Nvidia GeForce Now offers one of the best game streaming services available in 2023, but you’ll have to pay a premium to get the top-tier experience, and holes in the game library could cause issues for some too.
While you’ve historically been locked to your local hardware when it comes to gaming, the introduction of cloud gaming services like GeForce Now had had a transformative effect on PC gaming.
By moving the processing from your computer to a remote data centre, you can now play RTX-enabled games at high frame rates on old PCs, laptops and even smartphones. Of course, there are plenty of options to choose from including Xbox Cloud Gaming, PlayStation Now and Nvidia’s GeForce Now.
The question is, is Nvidia GeForce Now a viable alternative to local PC gaming for hardcore gamers? I’ve spent a lot of time using Nvidia’s cloud game streaming service over the years, including the new RTX 4080-powered Ultimate tier, and here’s what I think.

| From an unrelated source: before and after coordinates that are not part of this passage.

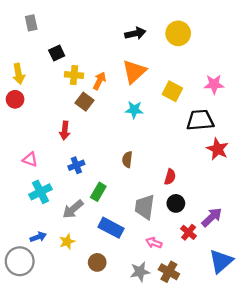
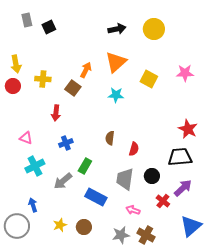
black square: (57, 53) -> (49, 27), moved
yellow cross: (74, 75) -> (43, 79), moved
black trapezoid: (200, 120) -> (180, 157), moved
red semicircle: (170, 177) -> (134, 149), moved
blue arrow: (38, 237) -> (33, 205), turned -88
yellow star: (67, 242) -> (60, 225), moved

Playing AAA games on almost anything
For those unaware of how services like GeForce Now work, the game is rendered remotely at one of Nvidia’s many data centres around the world and streamed to your display in real-time, much like streaming a video from Netflix.
That way, your device only needs to be strong enough to run the app or web browser you use to access it. That, and a fast, stable internet connection of course, with 45Mbps download speeds recommended for solid 4K gaming.
Cloud gaming makes multi-device gaming a real possibility for those without the latest and greatest tech, as you’re able to make use of any old laptops, tablets or smartphones you might have gathering dust around the home. It has dedicated apps for Windows, Mac, Android and Shield TV, along with and browser-based web app for iOS devices, making it a pretty versatile system.
In fact, I found myself playing Cyberpunk 2077 on an old 2017 Samsung smartphone at one point. (Okay the screen was too small for my liking, but it is possible!). I then switched over to an iPad Pro for a while, before reconnecting on my 50in TV via my Nvidia Shield TV for a console-esque experience.
With the combination of cloud streaming and cloud-based game save systems, I could disconnect and pick up where I left off within a few seconds – although the initial boot of games could be improved, with some requiring keyboard and mouse input to boot the game in question (I’m looking at you, Guardians of the Galaxy!).
The Nvidia GeForce Now experience
The Nvidia GeForce Now experience is undoubtedly one of the best around right now, not just in terms of low-latency performance but graphics, frame rate and detail, but much of that experience will depend on which tier of GFN you subscribe to.
The GeForce Now experience starts with the free tier, allowing you to dip your toe into the waters of cloud gaming without an upfront cost – and for a free service, it’s very good. There aren’t restrictions on the titles you can stream, with access to the same titles as paid subscribers, and you can of course stream on any supported device.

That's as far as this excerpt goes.